The Unite union has also given a cautious welcome to Regina Doherty’s decision to introduce a law banning zero-hour contracts, a major plank of the EFL teachers’ campaign.

Unite organiser Roy Hassey told the Gazette that the Irish government has agreed to work with Unite to make LanLearn, a Limerick school which closed down in March, involuntarily insolvent. This would allow some ten teachers from the school to access the country’s insolvency fund. LanLearn closed its doors in March, leaving 150 students on the streets and its teaching staff owed up to £3,000 each in unpaid salary.

The school, most of whose students come from Brazil, ran into trouble after losing its right to enrol non-EU nationals.

The students enrolled in the school were covered by learner protection insurance and have now all been offered places at another language school, according to the Irish Council for International Students.

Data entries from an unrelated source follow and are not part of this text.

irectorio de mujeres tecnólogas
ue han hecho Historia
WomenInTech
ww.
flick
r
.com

The Irish branch of British-based Unite has been championing the rights of Ireland’s EFL teaching staff for some time. Demands have included the end to ‘bogus’ self-employment and zero-hours contracts. The association of Irish accredited schools, MEI, has written to its members reminding them that under Irish law it is almost impossible for teachers working at schools to qualify for freelance status.

David O’Grady, chief executive of the association, has also told the Gazette he welcomes the ban on zero-hours contracts.

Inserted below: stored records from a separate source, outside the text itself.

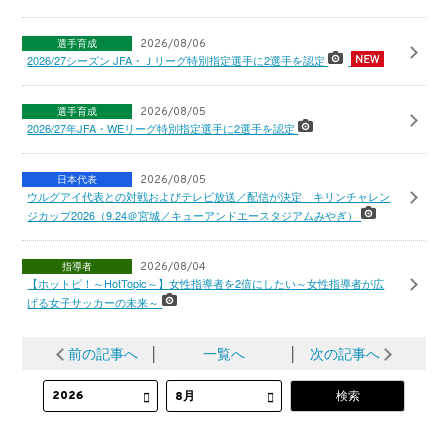
選手育成
2026/08/06
2026/27シーズン JFA・Ｊリーグ特別指定選手に2選手を認定
選手育成
2026/08/05
2026/27年JFA・WEリーグ特別指定選手に2選手を認定
日本代表
2026/08/05
ウルグアイ代表との対戦およびテレビ放送／配信が決定 キリンチャレン
ジカップ2026（9.24＠宮城／キューアンドエースタジアムみやぎ）
指導者
2026/08/04
【ホットピ！～HotTopic～】女性指導者を2倍にしたい～女性指導者が広
げる女子サッカーの未来～
前の記事へ
│
一覧へ
│
次の記事へ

Much of the problem lies in the growth of unaccredited schools in a market that has seen substantial growth in the last four years.

The situation has been exacerbated by the government closure of the Acels accreditation scheme and its failure to introduce the alternative Irish Quality Mark scheme, first mooted in 2004.

Unable to become accredited, many new schools have been forced to go downmarket and sell on price, forcing down teachers’ hourly rates – even in some accredited schools.

According to Unite’s Roy Hassey, the plan to outlaw zero-hour contracts will be beneficial, ‘but only if the legislation is policed.’

He added: ‘Plenty of English language schools … have flagrantly ignored previous employment legislation so there is nothing to suggest they won’t ignore this legislation unless Unite and our members force them not to.’

The new law will also oblige an employer to supply a written contract within five days of starting work and make employers provide contracts where the specified hours accurately reflect the hours an employee is actually working.